Given the listing below, output exactly the line containing "Trọng lượng" and every line after it through the end.

Start of Information provided

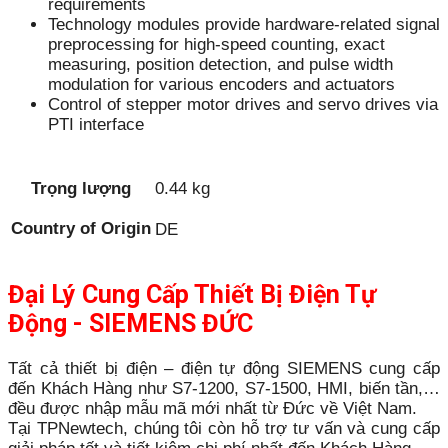
requirements
Technology modules provide hardware-related signal
preprocessing for high-speed counting, exact
measuring, position detection, and pulse width
modulation for various encoders and actuators
Control of stepper motor drives and servo drives via
PTI interface
Trọng lượng
0.44 kg
Country of Origin
DE
Đại Lý Cung Cấp Thiết Bị Điện Tự
Động - SIEMENS ĐỨC
Tất cả thiết bị điện – điện tự động SIEMENS cung cấp
đến Khách Hàng như S7-1200, S7-1500, HMI, biến tần,…
đều được nhập mẫu mã mới nhất từ Đức về Việt Nam.
Tại TPNewtech, chúng tôi còn hỗ trợ tư vấn và cung cấp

End of Information provided

_Exercise solution_
Trọng lượng
0.44 kg
Country of Origin
DE
Đại Lý Cung Cấp Thiết Bị Điện Tự
Động - SIEMENS ĐỨC
Tất cả thiết bị điện – điện tự động SIEMENS cung cấp
đến Khách Hàng như S7-1200, S7-1500, HMI, biến tần,…
đều được nhập mẫu mã mới nhất từ Đức về Việt Nam.
Tại TPNewtech, chúng tôi còn hỗ trợ tư vấn và cung cấp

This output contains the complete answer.